▸ **Your objective**
Within the entries below, every line containing "Core" is to be copied.

Dataset items
● ● ● ● ●

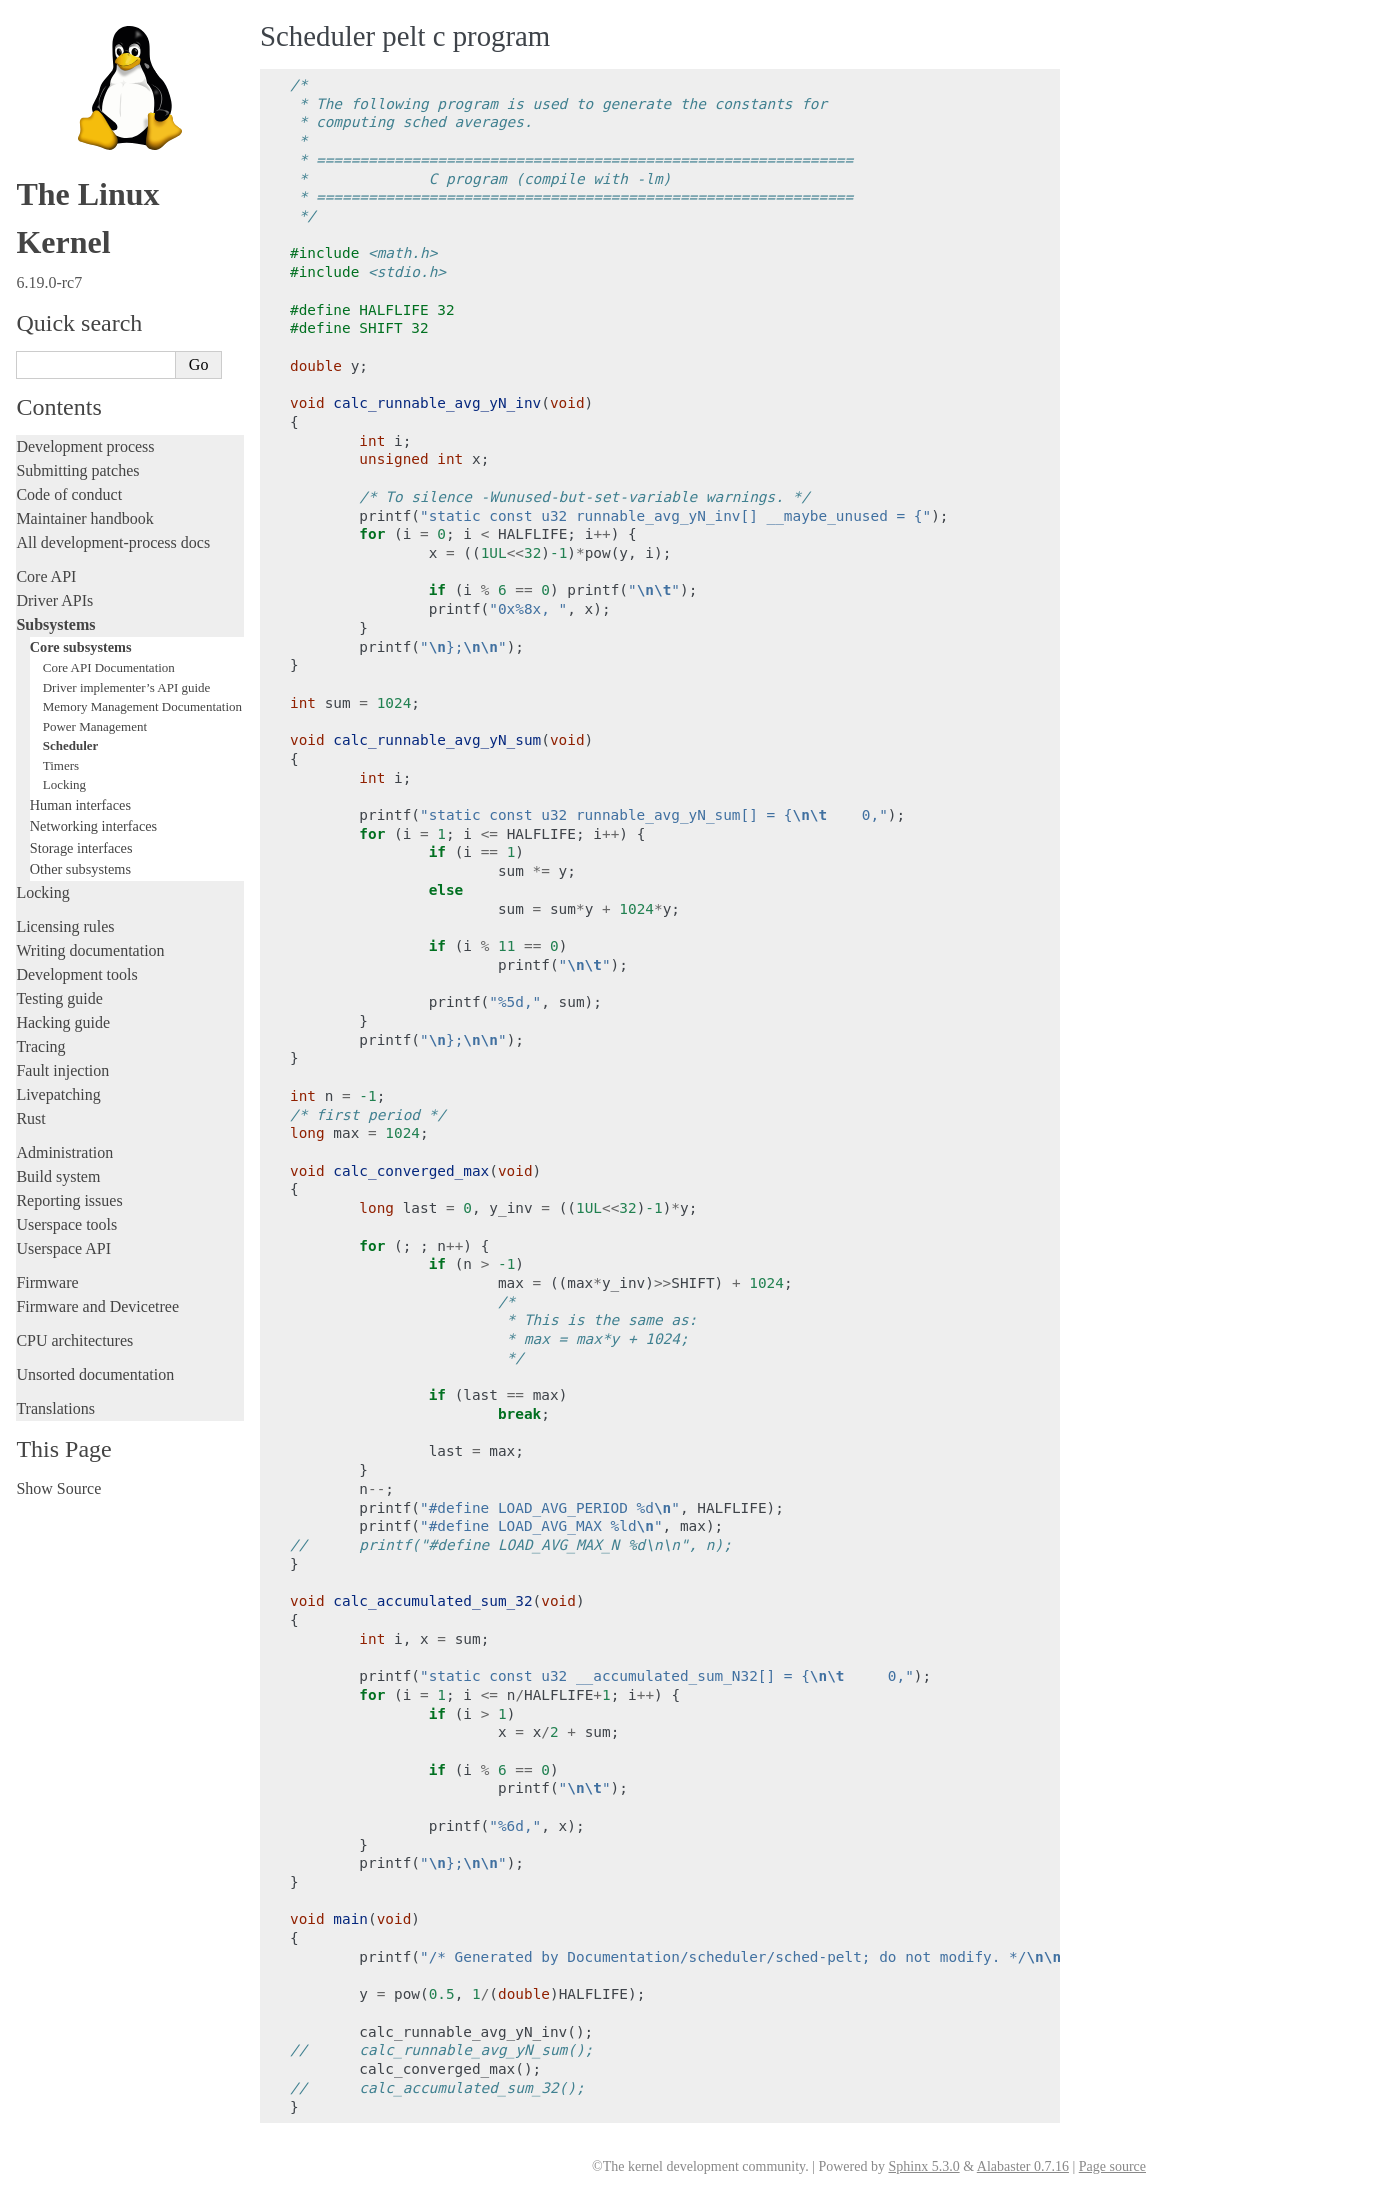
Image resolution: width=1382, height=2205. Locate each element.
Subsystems (55, 624)
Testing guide (59, 998)
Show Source (58, 1488)
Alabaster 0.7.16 (1023, 2166)
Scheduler (71, 745)
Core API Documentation (109, 667)
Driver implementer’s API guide (127, 687)
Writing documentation (90, 950)
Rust (30, 1118)
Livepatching (58, 1094)
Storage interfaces (81, 848)
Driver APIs (54, 600)
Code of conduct (69, 494)
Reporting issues (69, 1200)
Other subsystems (80, 869)
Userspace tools (66, 1224)
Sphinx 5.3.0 (923, 2166)
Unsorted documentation (95, 1374)
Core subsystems (81, 647)
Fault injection (62, 1070)
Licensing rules (65, 926)
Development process (85, 446)
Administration (64, 1152)
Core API (46, 576)
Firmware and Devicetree (97, 1306)
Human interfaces (80, 805)
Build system (58, 1176)
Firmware (47, 1282)
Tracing (40, 1046)
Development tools (76, 974)
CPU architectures (74, 1340)
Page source (1112, 2166)
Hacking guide (63, 1022)
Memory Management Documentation (142, 706)
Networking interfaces (93, 826)
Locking (64, 784)
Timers (61, 765)
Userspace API (63, 1248)
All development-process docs (113, 542)
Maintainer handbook (84, 518)
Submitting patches (77, 470)
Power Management (95, 726)
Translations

● ● ● ● ●

▸ **Task response**
Core API Documentation (109, 667)
Core subsystems (81, 647)
Core API (46, 576)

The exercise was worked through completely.